Solve the Klee-Minty problem, as described in the notes/text, for $\mathrm{n}=3$ (15 pts).

Suppose that you have been put in charge of managing the clothing supply for a small, newly established space colony. The colony has $n$ colonist each of whom need at least two pairs of shoes, three jump suits and a hat. You can make each of these products from some combination of cotton, synthetic threads and glue, all of which you need to import. You can also import already made clothing for a fixed cost.
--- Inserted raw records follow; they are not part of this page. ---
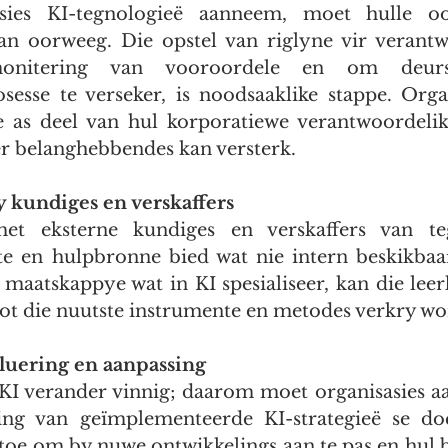
sies KI-tegnologieë aanneem, moet hulle ook
an oorweeg. Die opstel van riglyne vir verantw
onitering van vooroordele en om deursig
sesse te verseker, is noodsaaklike stappe. Orga
e as deel van hul korporatiewe verantwoordelik
r belanghebbendes kan versterk.
 kundiges en verskaffers
et eksterne kundiges en verskaffers van teg
te en hulpbronne bied wat nie intern beskikbaar
maatskappye wat in KI spesialiseer, kan die leer
ot die nuutste instrumente en metodes verkry wo
uering en aanpassing
KI verander vinnig; daarom moet organisasies aa
ing van geïmplementeerde KI-strategieë se doel
toe om by nuwe ontwikkelings aan te pas en hul b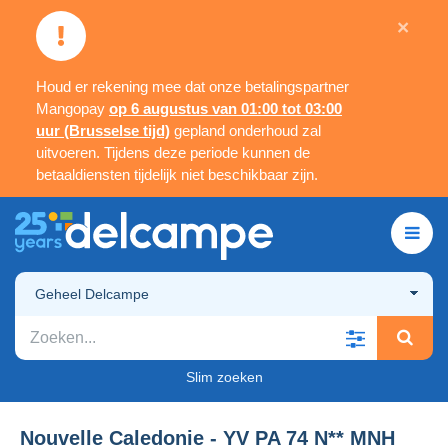
×
Houd er rekening mee dat onze betalingspartner
Mangopay
op 6 augustus van 01:00 tot 03:00
uur (Brusselse tijd)
gepland onderhoud zal
uitvoeren. Tijdens deze periode kunnen de
betaaldiensten tijdelijk niet beschikbaar zijn.
Geheel Delcampe
Slim zoeken
Nouvelle Caledonie - YV PA 74 N** MNH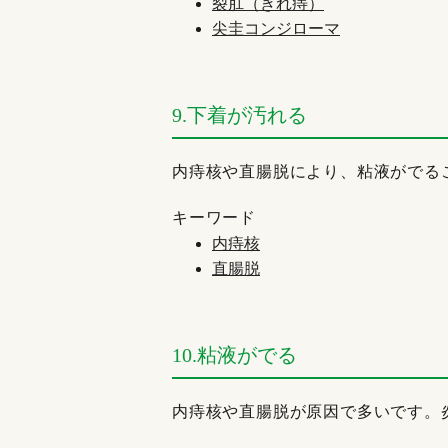
裂肛（きれ痔）
尖圭コンジローマ
9.下着が汚れる
内痔核や直腸脱により、粘液がでる
キーワード
内痔核
直腸脱
10.粘液がでる
内痔核や直腸脱が原因で多いです。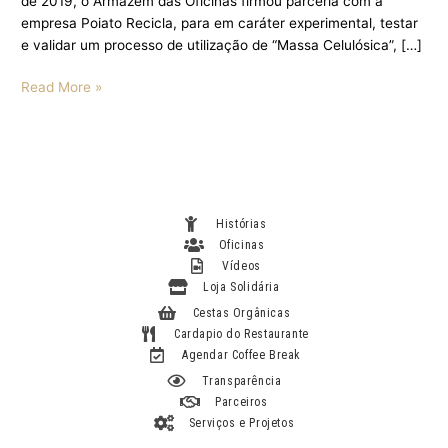
de 2019, o Armazém das Oficinas firmou parceria com a
empresa Poiato Recicla, para em caráter experimental, testar
e validar um processo de utilização de “Massa Celulósica”, […]
Read More »
Histórias
Oficinas
Vídeos
Loja Solidária
Cestas Orgânicas
Cardapio do Restaurante
Agendar Coffee Break
Transparência
Parceiros
Serviços e Projetos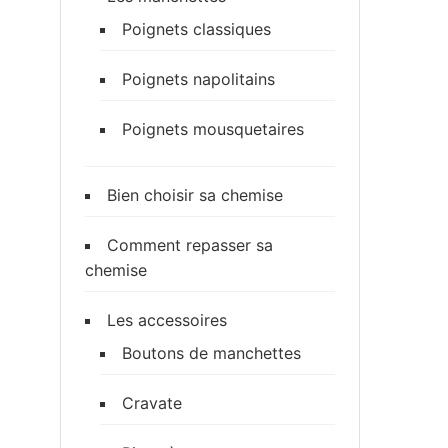
Poignets classiques
Poignets napolitains
Poignets mousquetaires
Bien choisir sa chemise
Comment repasser sa
chemise
Les accessoires
Boutons de manchettes
Cravate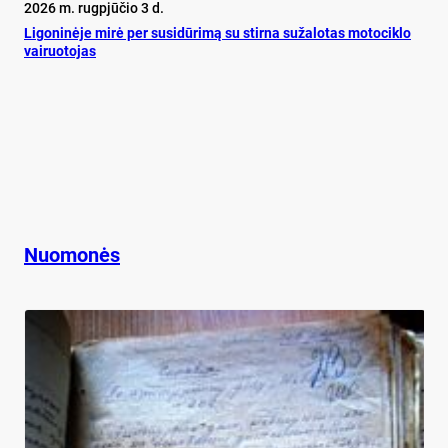
2026 m. rugpjūčio 3 d.
Ligoninėje mirė per susidūrimą su stirna sužalotas motociklo
vairuotojas
Nuomonės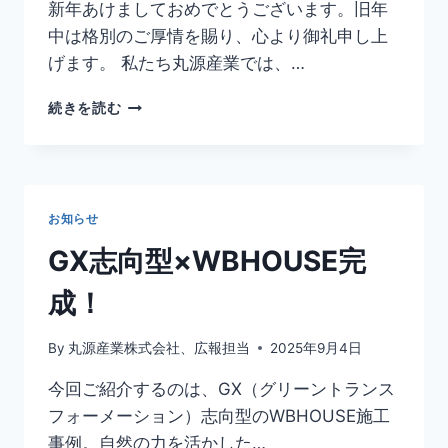
新年あけましておめでとうございます。旧年
中は格別のご厚情を賜り、心より御礼申し上
げます。 私たち丸源産業では、…
2026
続きを読む
年
明
け
ま
し
お知らせ
て
お
GX志向型×WBHOUSE完
め
で
成！
と
う
By
丸源産業株式会社、広報担当
2025年9月4日
ご
ざ
今回ご紹介するのは、GX（グリーントランス
い
フォーメーション）志向型のWBHOUSE施工
ま
す。
事例。自然の力を活かした…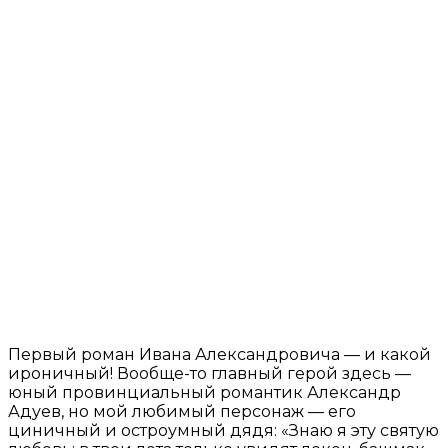
Первый роман Ивана Александровича — и какой
ироничный! Вообще-то главный герой здесь —
юный провинциальный романтик Александр
Адуев, но мой любимый персонаж — его
циничный и остроумный дядя: «Знаю я эту святую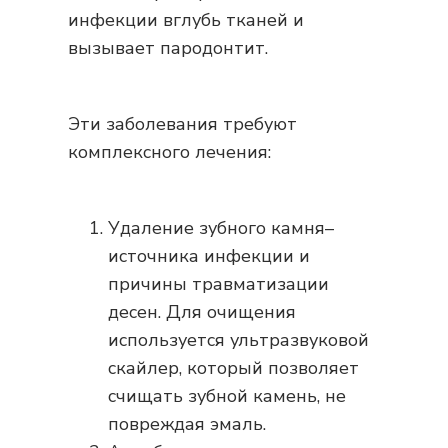
инфекции вглубь тканей и
вызывает пародонтит.
Эти заболевания требуют
комплексного лечения:
Удаление зубного камня–
источника инфекции и
причины травматизации
десен. Для очищения
используется ультразвуковой
скайлер, который позволяет
счищать зубной камень, не
повреждая эмаль.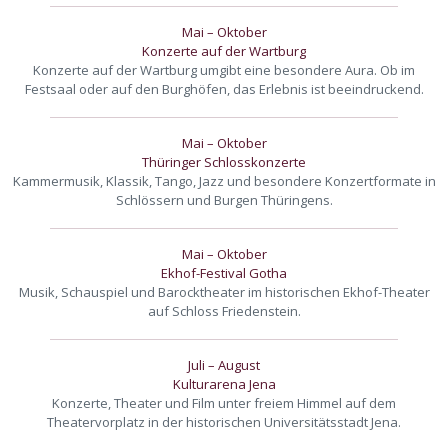
Mai – Oktober
Konzerte auf der Wartburg
Konzerte auf der Wartburg umgibt eine besondere Aura. Ob im
Festsaal oder auf den Burghöfen, das Erlebnis ist beeindruckend.
Mai – Oktober
Thüringer Schlosskonzerte
Kammermusik, Klassik, Tango, Jazz und besondere Konzertformate in
Schlössern und Burgen Thüringens.
Mai – Oktober
Ekhof-Festival Gotha
Musik, Schauspiel und Barocktheater im historischen Ekhof-Theater
auf Schloss Friedenstein.
Juli – August
Kulturarena Jena
Konzerte, Theater und Film unter freiem Himmel auf dem
Theatervorplatz in der historischen Universitätsstadt Jena.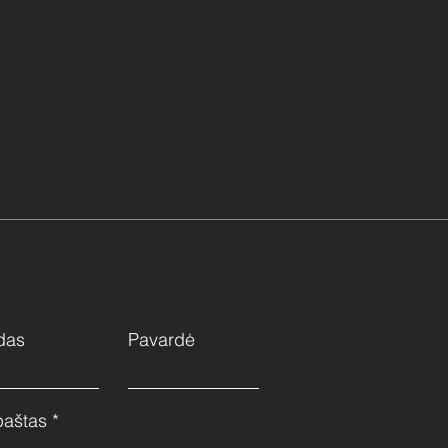
das
Pavardė
paštas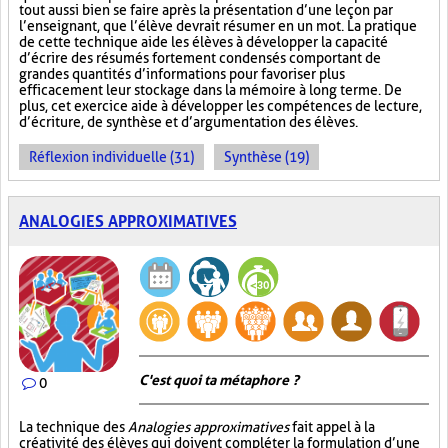
tout aussi bien se faire après la présentation d’une leçon par
l’enseignant, que l’élève devrait résumer en un mot. La pratique
de cette technique aide les élèves à développer la capacité
d’écrire des résumés fortement condensés comportant de
grandes quantités d’informations pour favoriser plus
efficacement leur stockage dans la mémoire à long terme. De
plus, cet exercice aide à développer les compétences de lecture,
d’écriture, de synthèse et d’argumentation des élèves.
Réflexion individuelle (31)
Synthèse (19)
ANALOGIES APPROXIMATIVES
C'est quoi ta métaphore ?
0
La technique des
Analogies approximatives
fait appel à la
créativité des élèves qui doivent compléter la formulation d’une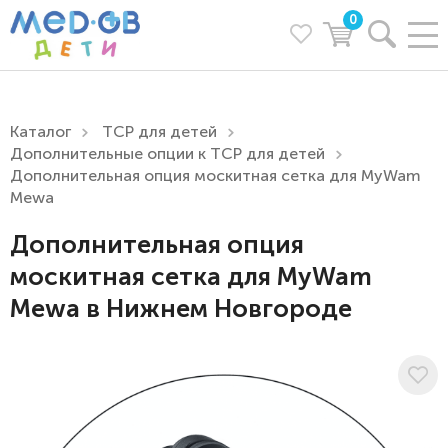
0
Каталог
ТСР для детей
Дополнительные опции к ТСР для детей
Дополнительная опция москитная сетка для MyWam
Mewa
Дополнительная опция
москитная сетка для MyWam
Mewa в Нижнем Новгороде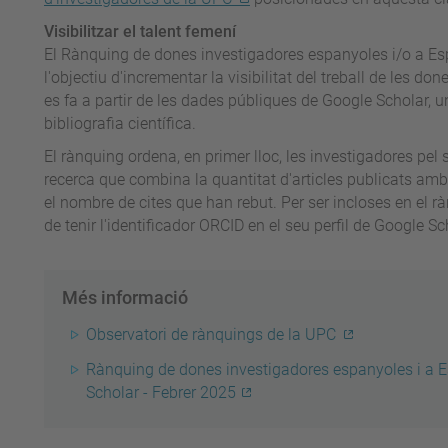
Visibilitzar el talent femení
El Rànquing de dones investigadores espanyoles i/o a Es
l'objectiu d'incrementar la visibilitat del treball de les do
es fa a partir de les dades públiques de Google Scholar, u
bibliografia científica.
El rànquing ordena, en primer lloc, les investigadores pel 
recerca que combina la quantitat d'articles publicats amb 
el nombre de cites que han rebut. Per ser incloses en el r
de tenir l'identificador ORCID en el seu perfil de Google 
Més informació
Observatori de rànquings de la UPC
Rànquing de dones investigadores espanyoles i a 
Scholar - Febrer 2025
For each item that you produce in the factory you also incur a cost of $d$ per item (a pair of shoes, jumpsuit and hat each count as an ‘item’) for the use of electricity in your factory. Write down (but do not solve) a linear program to minimize the cost of acquiring all of the clothing which your colony requires. You may assume that you are allowed to make and import fractional quantities of each of these goods. (20 pts)
Hint: Let $\mathrm{x}=\left{x_{i}\right}_{i=1}^{6}=$ amount imported of cotton, thread, glue, shoes, jumpsuits, hats, and $\mathrm{c}=\left{c_{i}\right}_{i=1}^{6}$ be the cost of importing each of these raw materials and completed items
Bonus:(Up to $5 \mathrm{pts})$ : What can you say about this problem as $n$ changes?